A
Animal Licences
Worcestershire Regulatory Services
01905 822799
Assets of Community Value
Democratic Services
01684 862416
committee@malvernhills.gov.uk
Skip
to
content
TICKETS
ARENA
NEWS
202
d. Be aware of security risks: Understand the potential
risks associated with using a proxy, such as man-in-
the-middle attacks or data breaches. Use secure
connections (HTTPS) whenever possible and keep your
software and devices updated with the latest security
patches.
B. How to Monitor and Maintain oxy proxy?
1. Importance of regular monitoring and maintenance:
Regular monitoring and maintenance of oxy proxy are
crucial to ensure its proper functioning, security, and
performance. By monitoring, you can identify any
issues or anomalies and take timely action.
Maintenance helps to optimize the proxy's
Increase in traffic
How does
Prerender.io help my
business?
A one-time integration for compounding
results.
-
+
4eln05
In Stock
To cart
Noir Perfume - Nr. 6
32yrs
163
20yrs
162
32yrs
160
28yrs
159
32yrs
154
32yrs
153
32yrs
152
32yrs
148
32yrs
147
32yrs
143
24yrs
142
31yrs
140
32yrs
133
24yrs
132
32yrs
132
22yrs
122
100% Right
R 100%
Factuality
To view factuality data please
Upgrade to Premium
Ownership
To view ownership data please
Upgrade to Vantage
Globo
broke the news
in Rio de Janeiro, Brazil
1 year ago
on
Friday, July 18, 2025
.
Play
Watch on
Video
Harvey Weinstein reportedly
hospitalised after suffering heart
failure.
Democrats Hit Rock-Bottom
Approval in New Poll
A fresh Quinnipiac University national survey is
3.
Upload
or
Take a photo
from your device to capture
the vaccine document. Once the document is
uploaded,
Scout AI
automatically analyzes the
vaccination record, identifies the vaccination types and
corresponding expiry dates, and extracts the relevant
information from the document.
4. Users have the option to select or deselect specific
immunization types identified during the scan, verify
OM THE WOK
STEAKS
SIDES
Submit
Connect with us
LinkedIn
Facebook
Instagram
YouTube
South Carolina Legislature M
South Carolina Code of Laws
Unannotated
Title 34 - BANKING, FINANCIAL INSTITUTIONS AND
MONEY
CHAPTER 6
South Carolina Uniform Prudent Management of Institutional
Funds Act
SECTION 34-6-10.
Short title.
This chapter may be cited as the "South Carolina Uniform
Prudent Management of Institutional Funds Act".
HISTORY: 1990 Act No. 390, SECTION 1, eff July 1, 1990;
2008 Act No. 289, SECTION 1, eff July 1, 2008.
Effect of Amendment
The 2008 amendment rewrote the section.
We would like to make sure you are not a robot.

| ABOUT THIS EXERCISE |
Copy every line of the entries in which "types" can be found.

| FINISHED TASK |
vaccination record, identifies the vaccination types and
immunization types identified during the scan, verify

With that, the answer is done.